Biden Imposes Another Energy-Related Tax Before Leaving Office
President Joe Biden has imposed another environment-related tax, less than two months before leaving office. The new tax measure targeting methane emissions from the oil and gas sector was part of the Biden administration’s so-called Inflation Reduction Act.
It imposes a Waste Emissions Charge of $900 per cubic meter in 2024, which increases to $1,200 in 2025, and $1,500 for 2026 and beyond.
However, certain criteria allow the Environmental Protection Agency (EPA) to exempt facilities that comply with the Clean Air Act standards for oil and gas operations.
“The agency expects that over time, fewer facilities will face the charge as they reduce their emissions and become eligible for this regulatory compliance exemption,” the EPA stated.
EPA Administrator Michael Regan believes the measure also enhances efficiency in the gas and oil sector, improves air quality, supports American jobs, and would “reinforce U.S. leadership on the global stage.”
However, any unnecessary regulatory compliance requirements increase production and management expenses, resulting in higher prices as companies pass the costs to consumers – as we saw time and time again under Biden.

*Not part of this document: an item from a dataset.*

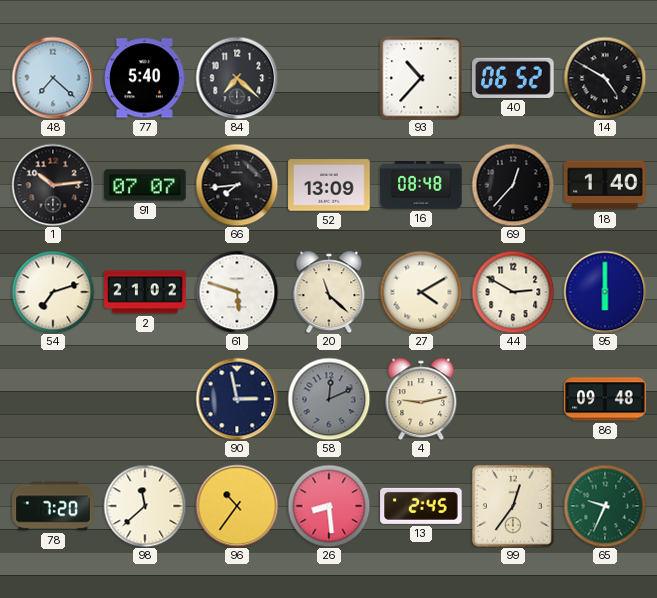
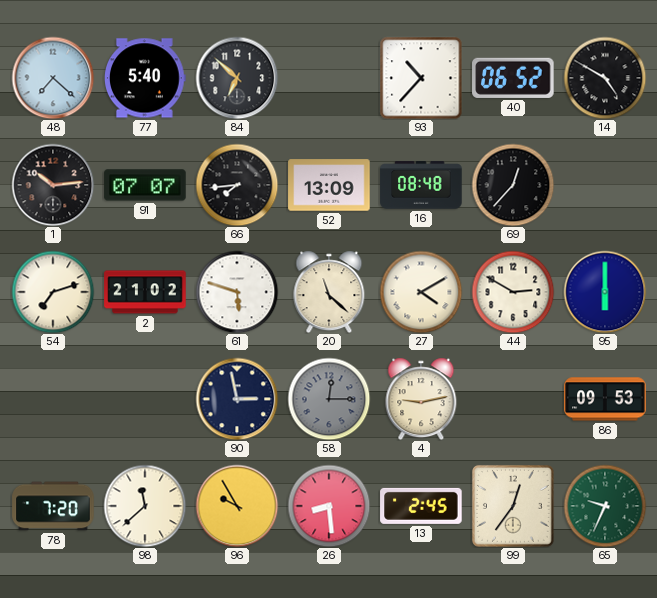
84: 7:22 -> 6:52
18: 1:40 -> none
58: 12:11 -> 12:15
86: 09:48 -> 09:53
96: 10:36 -> 9:55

Additionally, the measure benefits large gas and oil companies while negatively impacting small producers thus undermining competition and creating de-facto monopolies in the gas and oil sectors. Such monopolies are complicit in keeping energy prices high, resulting in high pump prices that hurt ordinary Americans.

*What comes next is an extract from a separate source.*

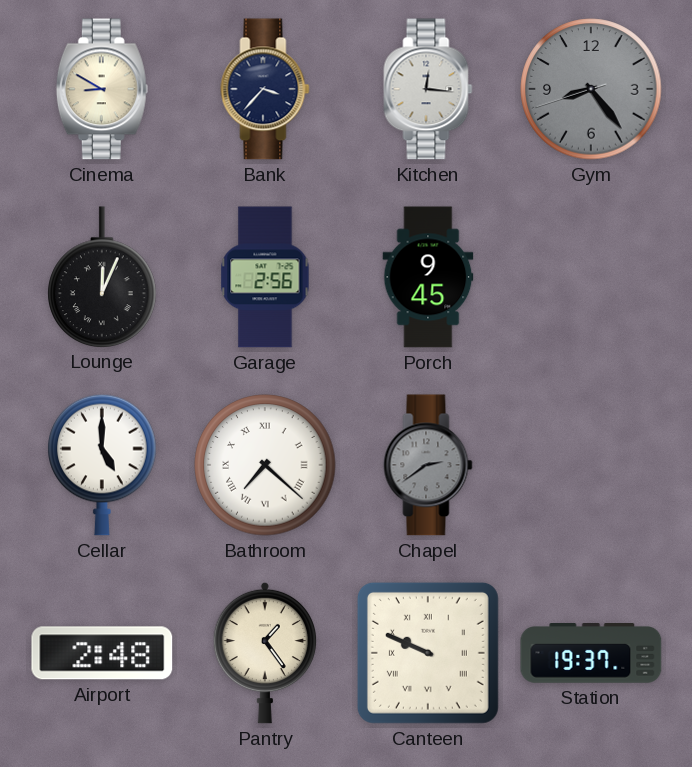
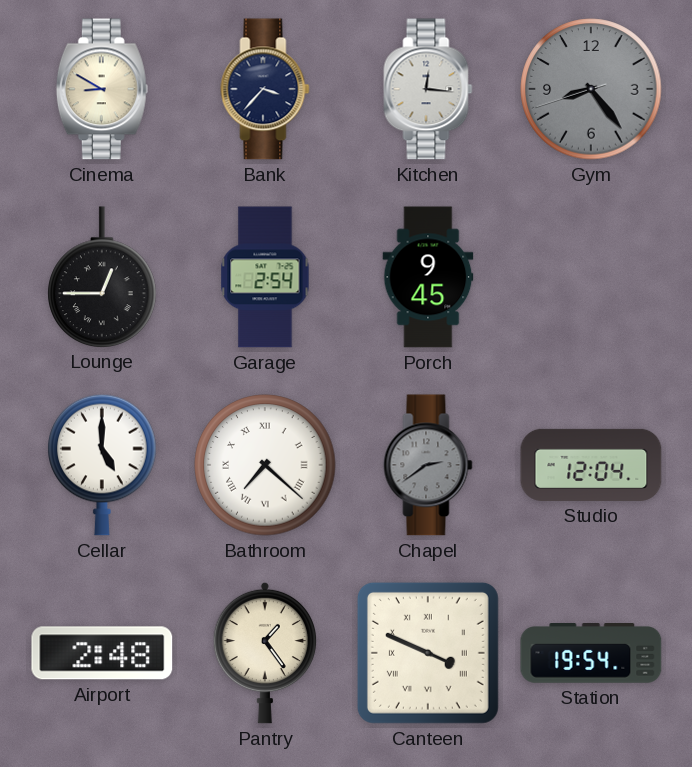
Lounge: 12:04 -> 12:45
Garage: 2:56 -> 2:54
Studio: none -> 12:04
Canteen: 9:49 -> 3:49
Station: 19:37 -> 19:54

“It’s because all these regulations cripple the competition,” said Steve Milloy, a fellow at the Energy and Environmental Legal Institute. “Taxing the oil industry, you know, Big Oil is going to be all for that.”
Similarly, the measure has limited positive environmental impacts as it only targets the oil and gas sector while overlooking other sources of methane that are difficult to control.
“The largest source of methane is actually microbes,” Milloy told The Washington Post.
However, the measure will be short-lived as Republican lawmakers could repeal it through the Resolution of Disapproval of the Congressional Review Act.
“Thankfully, this insanity will end in January,” said Rep. Greg Murphy (R-NC).
North Dakota lawmaker Senator Kevin Cramer, called the measure nonsensical, as the American oil and gas industry was the cleanest.
“American oil and gas producers are the cleanest, most efficient in the world, yet this rule penalizes them and saddles consumers with an even higher bill. It makes no sense. Thankfully, change is coming.”
President Trump has promised to repeal numerous energy regulations the Biden administration passed, including the Inflation Reduction Act and the Obama-era Clean Power Plan policy.
When Biden took office in 2021, he invalidated the Trump-era Methane Rescission Rule the Resolution of Disapproval, reinstating the Obama-era Oil and Natural Gas New Source Performance Standards.
In the same year, Democrats introduced the Methane Waste Prevention Act of 2021 which requires gas and oil facilities to reduce emissions by 90% by 2030.
Shortly after his landslide victory, President-elect Trump nominated New York Rep. Lee Zeldin as the head of the Environmental Protection Agency. Rep. Zeldin intends to prioritize energy production in line with Trump’s vision to restore U.S. energy dominance.
To achieve this objective, Zeldin plans to remove unnecessary regulations that impede gas and oil production keeping the country dependent on expensive imports from United States rivals. When it was first introduced in the House, Rep. Zeldin, who has a National Environmental Scorecard (LCV) of just 14%, voted against the Inflation Reduction Act.